◆ **Provided material**
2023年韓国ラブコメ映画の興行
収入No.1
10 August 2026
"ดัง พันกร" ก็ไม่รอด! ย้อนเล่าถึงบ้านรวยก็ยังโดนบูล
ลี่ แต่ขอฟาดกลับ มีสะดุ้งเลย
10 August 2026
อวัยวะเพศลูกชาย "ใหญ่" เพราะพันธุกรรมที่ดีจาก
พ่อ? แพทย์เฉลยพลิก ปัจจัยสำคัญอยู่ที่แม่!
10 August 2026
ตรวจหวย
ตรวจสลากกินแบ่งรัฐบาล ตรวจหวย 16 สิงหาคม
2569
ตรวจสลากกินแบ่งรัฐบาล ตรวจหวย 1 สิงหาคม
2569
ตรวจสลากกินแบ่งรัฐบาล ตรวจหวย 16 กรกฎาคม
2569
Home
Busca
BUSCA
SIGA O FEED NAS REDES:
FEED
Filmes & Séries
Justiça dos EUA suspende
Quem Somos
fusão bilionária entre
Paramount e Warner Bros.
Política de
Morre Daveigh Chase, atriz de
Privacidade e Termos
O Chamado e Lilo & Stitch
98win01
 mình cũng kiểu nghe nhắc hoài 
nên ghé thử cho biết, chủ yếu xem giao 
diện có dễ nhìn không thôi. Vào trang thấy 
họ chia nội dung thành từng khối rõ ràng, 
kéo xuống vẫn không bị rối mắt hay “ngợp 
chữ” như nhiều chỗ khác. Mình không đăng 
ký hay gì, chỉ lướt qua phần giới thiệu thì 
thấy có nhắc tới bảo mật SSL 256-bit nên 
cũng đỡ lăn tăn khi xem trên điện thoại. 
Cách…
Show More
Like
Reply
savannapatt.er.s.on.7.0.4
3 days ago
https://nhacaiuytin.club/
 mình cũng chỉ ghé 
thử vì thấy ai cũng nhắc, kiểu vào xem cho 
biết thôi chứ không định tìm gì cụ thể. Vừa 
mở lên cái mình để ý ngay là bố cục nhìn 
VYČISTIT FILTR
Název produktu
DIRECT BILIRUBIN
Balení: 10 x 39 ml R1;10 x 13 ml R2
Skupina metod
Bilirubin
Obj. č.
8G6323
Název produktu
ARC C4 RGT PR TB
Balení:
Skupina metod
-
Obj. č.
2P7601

--

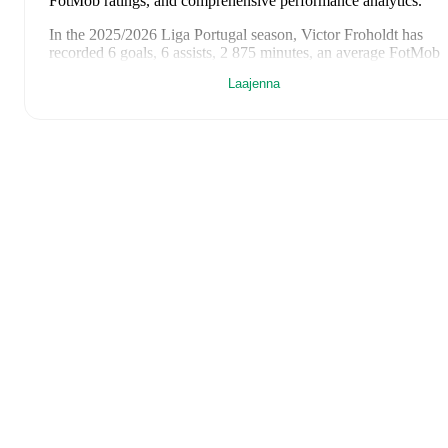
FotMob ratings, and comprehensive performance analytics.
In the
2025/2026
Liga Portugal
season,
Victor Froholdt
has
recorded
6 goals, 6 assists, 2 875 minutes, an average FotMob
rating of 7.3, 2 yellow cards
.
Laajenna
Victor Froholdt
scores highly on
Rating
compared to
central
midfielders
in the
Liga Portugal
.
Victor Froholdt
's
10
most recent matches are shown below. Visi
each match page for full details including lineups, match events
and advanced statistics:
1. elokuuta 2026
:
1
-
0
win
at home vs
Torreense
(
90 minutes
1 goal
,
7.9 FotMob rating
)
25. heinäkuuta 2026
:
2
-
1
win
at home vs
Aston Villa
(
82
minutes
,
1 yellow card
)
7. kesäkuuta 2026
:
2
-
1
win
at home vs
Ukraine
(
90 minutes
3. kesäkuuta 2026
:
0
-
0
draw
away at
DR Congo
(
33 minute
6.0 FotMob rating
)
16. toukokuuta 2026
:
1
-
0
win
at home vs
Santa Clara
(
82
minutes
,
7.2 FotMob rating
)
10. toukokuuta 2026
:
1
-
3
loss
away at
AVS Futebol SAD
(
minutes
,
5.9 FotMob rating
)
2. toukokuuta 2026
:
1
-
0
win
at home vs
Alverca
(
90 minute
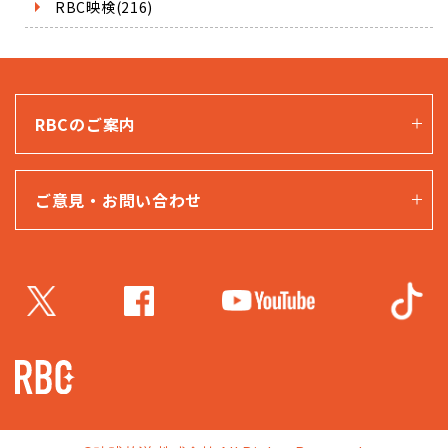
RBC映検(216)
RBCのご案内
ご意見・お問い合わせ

◆ **Work to complete**
How many lines of the material above contain the word "nhắc"? Give only the number.

◆ **Task result**
3